A continuación, Duro Xian avanzó lentamente pero seguido por Yuan Tingshan, parecía un pez atrapado en tierra luchando desesperadamente.
Faltaban menos de cinco metros.
Yuan Tingshan no dejaba de perder sangre.
Los demás solo sabían que el Arco del Dios Cerezo Dingtao guardaba doce arcos, pero no conocían a nadie más capaz de controlar tantos al mismo tiempo.
Alcanzaron los tres metros cuando Yuan Tingshan, esperando esa oportunidad, se ocultó detrás de dos ataques letales y recibió los otros dos.
Los funcionarios en el campo de batalla no dejaban de sudar frío, ansiando que un solo corte matara a ese hijo del diablo.
Sin embargo, lo siguiente sorprendió a la mayoría, solo Lu Shengxiang y Lu Biejie asintieron con pesar pero también admiración.
Yuan Tingshan recogía la energía, esquivaba los arcos de lado y el cuchillo se afilaba.Lu Shengxiang lamentaba la verdadera hora decisiva. Yuan Tingshan no dudó en sacrificar su fortuna, pero finalmente valió la pena por su vida y no hizo el intercambio de una vida por otra.

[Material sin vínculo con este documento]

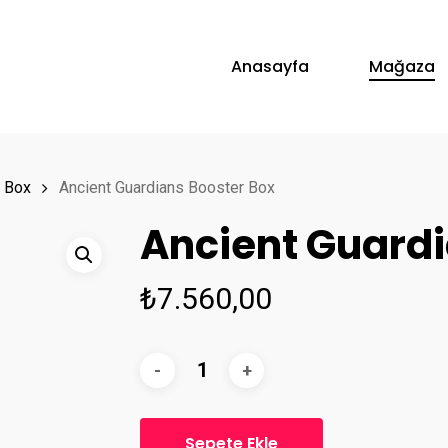
Anasayfa
Mağaza
 Box
Ancient Guardians Booster Box
Ancient Guardi
₺
7.560,00
Sepete Ekle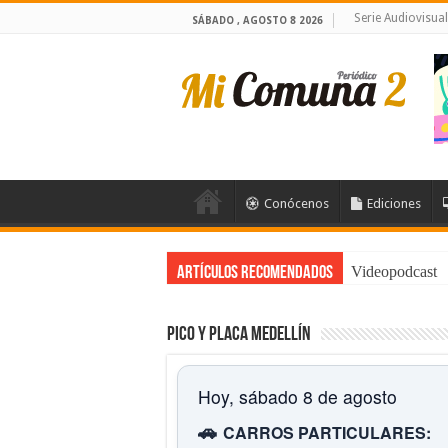
Serie Audiovisua
SÁBADO , AGOSTO 8 2026
Conócenos
Ediciones
Videopodcast
Artículos Recomendados
Pico y placa Medellín
Hoy, sábado 8 de agosto
🚗
CARROS PARTICULARES: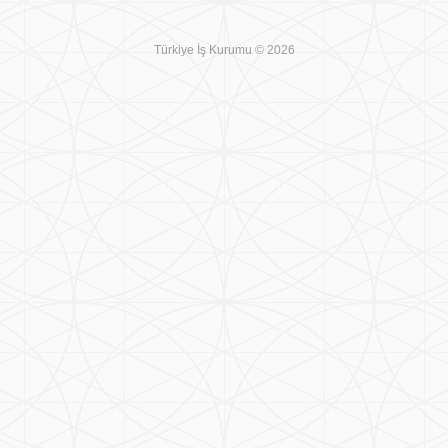
Türkiye İş Kurumu © 2026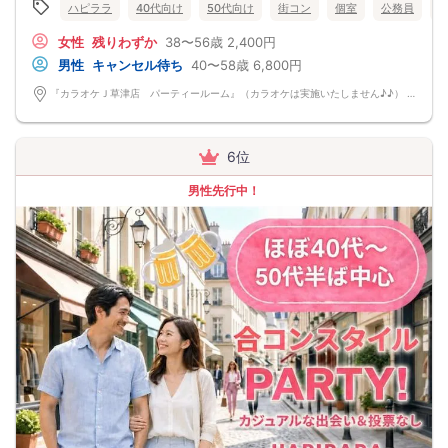
ハピララ
40代向け
50代向け
街コン
個室
公務員
女性
残りわずか
38〜56歳
2,400円
男性
キャンセル待ち
40〜58歳
6,800円
『カラオケＪ草津店 パーティールーム』（カラオケは実施いたしません♪♪） 滋賀県草津市大路1-15-44 ビル2F
6位
男性先行中！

Por otro lado, Lu Biejie estaba asombrado ante la audacia de Xu Fengnian. Pudo haber ganado con mayor facilidad, pero él no lo hizo. Aún se atrevió a apostar que Yuan Tingshan temía más temprano que él mismo la muerte. Este combate probablemente dejara una profunda huella psicológica en Yuan Tingshan que jamás podría borrarse.
Xu Fengnian apuñaló el pecho de Yuan Tingshan, cuyo aura ya había declinado, y con un movimiento continuo, agarró uno de los pies del adversario, girándose para lanzarlo al suelo.
Un gran hoyo surgió en la tierra.
Evidentemente, Yuan Tingshan estaba a punto de morir.
Finalmente, el joven anciano Gu Jiantang dio un paso adelante, después de observar el combate con los ojos entrecerrados.
Para que Yuan Tingshan muriera en Beijing, tendría que pasar por su prueba.
Un leve viento sopló mientras el joven anciano de cabello blanco permanecía quieto en el centro del patio. Su gran vestido de serpiente ondeaba al viento.
Como si reflejara la volubilidad de sus orígenes.
El primogénito Duxiang, que nadie apostaría por años atrás, finalmente desechó su traje desgastado y mostró una apariencia extraordinaria e indescriptible.
Xu Fengnian miró a Yuan Tingshan en el hoyo, sonrió ampliamente. "¡Tú solo? Ni siquiera mereces que me corté la mano para ti. Hoy considero que tienes suerte de tener un buen suegro. La próxima vez, te despojaré personalmente de tu piel."